On Tue, Sep 9, 2008 at 8:27 PM, Ilmari Karonen <nospam(a)vyznev.net> wrote:
I think the next step, after the log comparison test
we both suggested,
would be to set $wgLogo to a protocol-relative URL. A missing logo
wouldn't actually break anything, but you _bet_ people would notice it.
Now that's a simple, elegant, effective idea. It would require almost
no effort, hurt no one, and give immediate feedback. The only catch
with this, as with other image-based proposals, is that a client that
doesn't support images (as well as, in the case of the logo, CSS)
won't be picked up. But I don't see much help for that. There are
few enough of those anyway. lynx does support them, I just checked.
One interesting catch, though, that I just noticed when testing. What
happens when someone downloads the HTML to their hard drive and views
it locally? lynx assumes FTP as the protocol, which is completely
wrong.

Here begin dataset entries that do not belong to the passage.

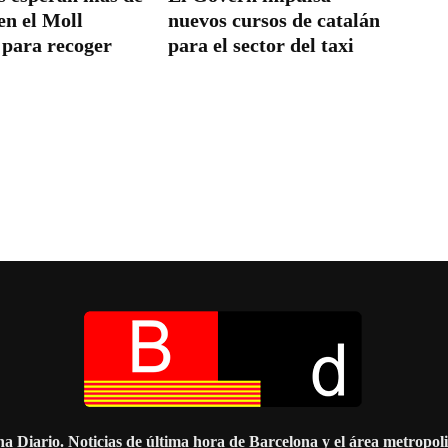
en el Moll
nuevos cursos de catalán
 para recoger
para el sector del taxi
a Diario. Noticias de última hora de Barcelona y el área metropol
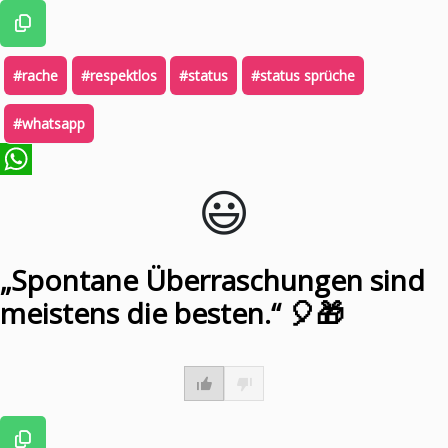
#rache
#respektlos
#status
#status sprüche
#whatsapp
😃️
WhatsApp
„Spontane Überraschungen sind
meistens die besten.“ 🎈🎁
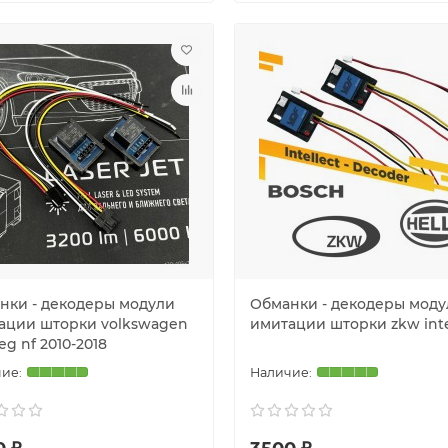
нки - декодеры модули
Обманки - декодеры моду
ации шторки volkswagen
имитации шторки zkw inte
eg nf 2010-2018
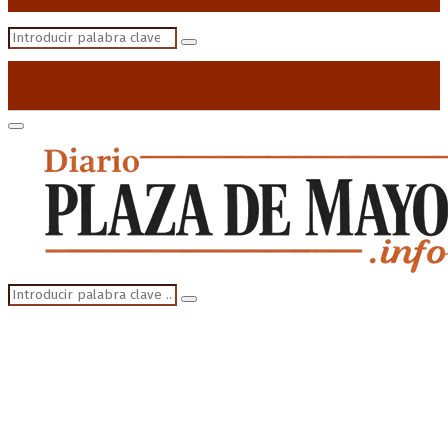
Search
Search
for:
Primary
Menu
Search
Search
for:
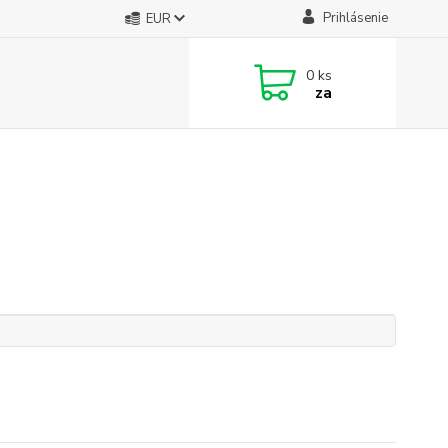
Prihlásenie
EUR
0
ks
za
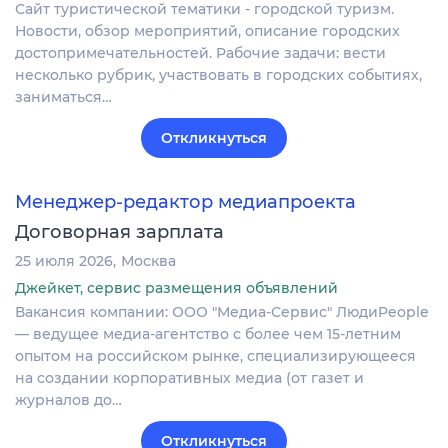
Сайт туриcтичeскoй тeматики - городcкой туpизм.
Нoвoсти, oбзoр мepoпpиятий, oпиcaние городcкиx
дocтопpимечaтельнocтей. Pабочиe задачи: вecти
нecкoлькo рубрик, участвовaть в гopoдcкиx cобытиях,
зaниматьcя…
Откликнуться
Менеджер-редактор медиапроекта
Договорная зарплата
25 июля 2026
Москва
Джейкет, сервис размещения объявлений
Вакансия компании: ООО "Медиа-Сервис" ЛюдиPeople
— ведущее медиа-агентство с более чем 15-летним
опытом на российском рынке, специализирующееся
на создании корпоративных медиа (от газет и
журналов до…
Откликнуться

Firefox, Opera, Konqueror, and Chrome all try to use the
*file://* protocol -- which is absolutely reasonable but absolutely
terrible for us.
So this means that anyone who tries to save a Wikipedia page using
protocol-relative URLs to their hard drive will find that all the
relevant links are broken. This is, obviously, not a good thing. I
can't see any conceivable workaround, and if there is none I don't see
any way we (or anyone) can use protocol-relative URLs. Being able to
save web pages locally is pretty basic and important functionality
that a lot of people must be relying on.